═════ DATASET RECORDS ═════

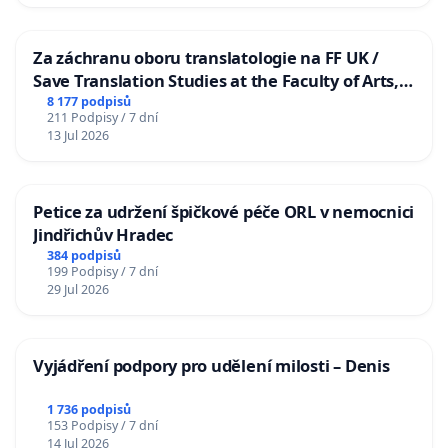
Za záchranu oboru translatologie na FF UK /
Save Translation Studies at the Faculty of Arts,
Charles University
8 177 podpisů
211 Podpisy / 7 dní
13 Jul 2026
Petice za udržení špičkové péče ORL v nemocnici
Jindřichův Hradec
384 podpisů
199 Podpisy / 7 dní
29 Jul 2026
Vyjádření podpory pro udělení milosti – Denis
1 736 podpisů
153 Podpisy / 7 dní
14 Jul 2026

═════

§ **DIRECTIONS FOR THIS TASK**
Every line of the records above must reappear exactly, though the pictures must not.

§ **OUTPUT FOR THIS EXERCISE**
Za záchranu oboru translatologie na FF UK /
Save Translation Studies at the Faculty of Arts,
Charles University
8 177 podpisů
211 Podpisy / 7 dní
13 Jul 2026
Petice za udržení špičkové péče ORL v nemocnici
Jindřichův Hradec
384 podpisů
199 Podpisy / 7 dní
29 Jul 2026
Vyjádření podpory pro udělení milosti – Denis
1 736 podpisů
153 Podpisy / 7 dní
14 Jul 2026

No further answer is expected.